Bellagio landlord buys $360M of Crown Resorts stock
The landlord of Bellagio and other Las Vegas megaresorts has bought a stake in a casino operator that bailed on a Strip hotel project a few years back.
New York financial giant The Blackstone Group acquired around 67.7 million shares in Crown Resorts, a nearly 10 percent ownership stake, the Australian company announced this week.
The purchase price, $8.15 (Australian) per share, amounts to more than US$360 million based on conversion values Wednesday on currency site XE.com.
Blackstone bought the shares from Hong Kong billionaire Lawrence Ho’s casino company, Melco Resorts & Entertainment.
Ties to Las Vegas
Crown and Blackstone both have close ties to Las Vegas.
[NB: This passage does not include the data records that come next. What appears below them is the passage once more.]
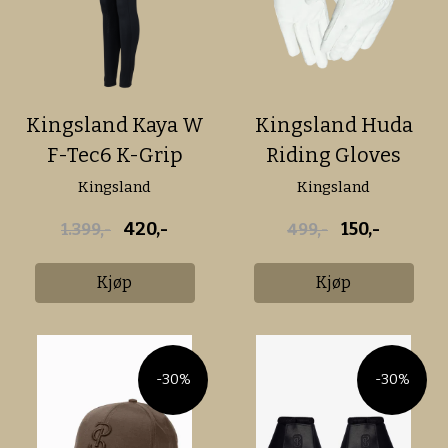
Kingsland Kaya W
Kingsland Huda
F-Tec6 K-Grip
Riding Gloves
Breeches (890)
Kingsland
Kingsland
420,-
150,-
1.399,-
499,-
Kjøp
Kjøp
-30%
-30%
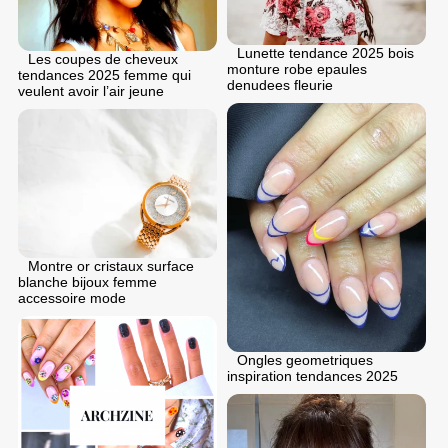
Lunette tendance 2025 bois
Les coupes de cheveux
monture robe epaules
tendances 2025 femme qui
denudees fleurie
veulent avoir l’air jeune
Montre or cristaux surface
blanche bijoux femme
accessoire mode
Ongles geometriques
inspiration tendances 2025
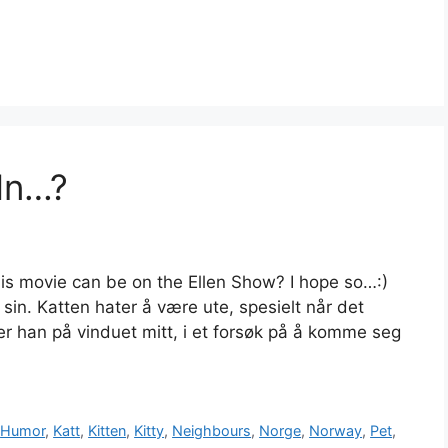
 In…?
is movie can be on the Ellen Show? I hope so…:)
sin. Katten hater å være ute, spesielt når det
aper han på vinduet mitt, i et forsøk på å komme seg
,
Humor
,
Katt
,
Kitten
,
Kitty
,
Neighbours
,
Norge
,
Norway
,
Pet
,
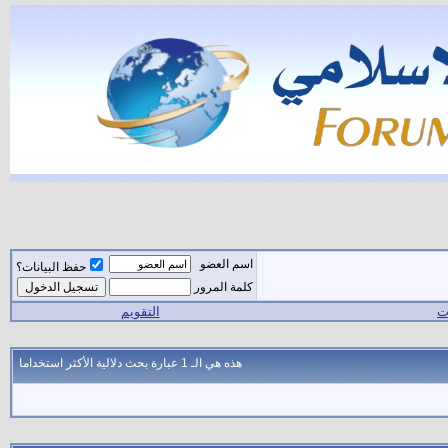
اسم العضو
حفظ البيانات؟
كلمة المرور
ات
التقويم
هذه هي الـ 1 عبارة بحث دلالية الأكثر استخداما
Led by billionaire Stephen Schwarzman, Blackstone went on a real estate buying binge in Southern Nevada after the economy crashed more than a decade ago, scooping up rental houses, apartment complexes, office buildings and other properties around the valley, including on the Strip.
It bought The Cosmopolitan of Las Vegas for more than $1.7 billion in 2014, Bellagio’s real estate this past fall for more than $4 billion and, in a joint venture early this year, the MGM Grand and Mandalay Bay’s real estate, a deal valued at $4.6 billion.
These and other Nevada resorts shut their doors in March because of the coronavirus pandemic, effectively closing Las Vegas’ main financial engine, the Strip.
In 2014, Crown’s largest shareholder, Australian billionaire James Packer, acquired the former New Frontier site next to Fashion Show mall. His group set out to build the 1,100-room Alon Las Vegas there, but Packer reportedly had trouble raising money, and Crown bailed on the project in late 2016.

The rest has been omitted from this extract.